Prepping your bones for stock is a straightforward process. I like to brush the bones with tomato sauce and roast them at 375 degrees for 45 minutes. The acid in the tomato sauce opens up the pours in the bones and allows them to render more of the flavors and nutrients. After my bones have roasted, I place them into a large stock pot and return the empty sheet pan to the oven until hot again. In doing this you are cooking any leftover bits on the pan. Once sheet pan is hot, I remove from oven and immediately pour a half cup of white wine on the pan. I use high temp spatula to scrape up any of the brown bits that are stuck to the pan. When all the brown bits are lifted from the pan, I add mixture to the stock pot with the bones. This step will add flavor.

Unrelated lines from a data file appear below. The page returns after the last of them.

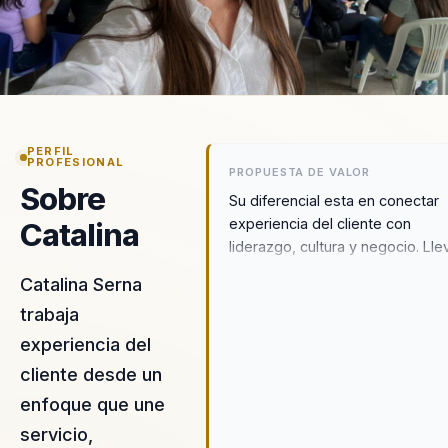
PERFIL
PROFESIONAL
PROPUESTA DE VALOR
Sobre
Su diferencial esta en conectar
experiencia del cliente con
Catalina
liderazgo, cultura y negocio. Lle
la conversacion mas alla del
Catalina Serna
servicio tradicional para enfocar
trabaja
en relacion, recordacion y
crecimiento sostenible.
experiencia del
cliente desde un
enfoque que une
servicio,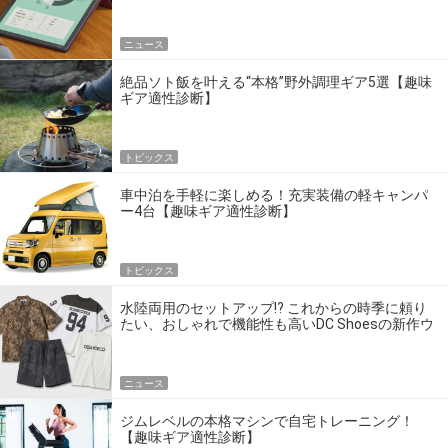
ニュース
絶品ソト飯を叶える“本格”野外調理ギア5選【趣味
ギア適性診断】
トピックス
車中泊を手軽に楽しめる！充実装備の軽キャンパ
ー4台【趣味ギア適性診断】
トピックス
水陸両用のセットアップ!? これからの時季に頼り
たい、おしゃれで機能性も高いDC Shoesの新作ウ
エア
ニュース
ジムレベルの本格マシンで自宅トレーニング！
【趣味ギア適性診断】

Adding vegetables to your stock will impart more flavor. This step is a quick easy way to clean out the crisper drawer. When making stock there is no need for pretty vegetables. Older vegetables are great but do not use vegetables that show sighs of rot. I often use vegetable scraps from other recipes, I even keep a bag in my refrigerator where I save scraps from onions, carrots, mushroom stems and celery. Don’t be afraid to use the peels, stems and tops, they still have flavor to give. I avoid using vegetables such as eggplant, squash and bell peppers, they could leave bitter flavors and cloud your stock.
Using herbs are important to flavor your stock. I like to use thyme, rosemary, parsley stems and one or two bay leaves. With the addition of herbs, the stock will be packed with flavor. Follow the recipe below
Recipe by Chef Lance Lewis
- 4 to 5 pounds roasted bones
- 1 onion rough cut into quarters
- 3 to 4 carrots rough cut in 3rds
- 3 to 4 stalks of celery rough cut in 3rds (include the leafy part))
- Mushroom stems (not required)
- 3 stems of rosemary
- 3 stems of thyme
- Small bunch of parsley (stems and all)
- 2 to 3 bay leaves
- One gallon of water or enough to cover bones
- Place all ingredients into large stockpot. Add enough water to cover the bones and bring to a low simmer. It is important to keep stock at simmer and not a hard boil. Bringing stock to a hard boil will result in a cloudy stock.
- Stocks take little effort but a lot of time. Allow stock to simmer for a minimum of 8 hours, the longer you can go the better. Because stock takes so long it is perfectly ok to leave on stove with low heat over night. If you do, however, be sure to check water level and add more water if needed
- As stock simmers, remove any bits or foam that forms on top.
- After stock has simmered and the bones have rendered out all that they have to give, filter stock through a fine mesh strainer
- Allow to cool and store in refrigerator or freeze
- If you are storing stock in refrigerator re boil once a week for at least 5 minutes. This step can be done up to 3 times before stock will need to be frozen.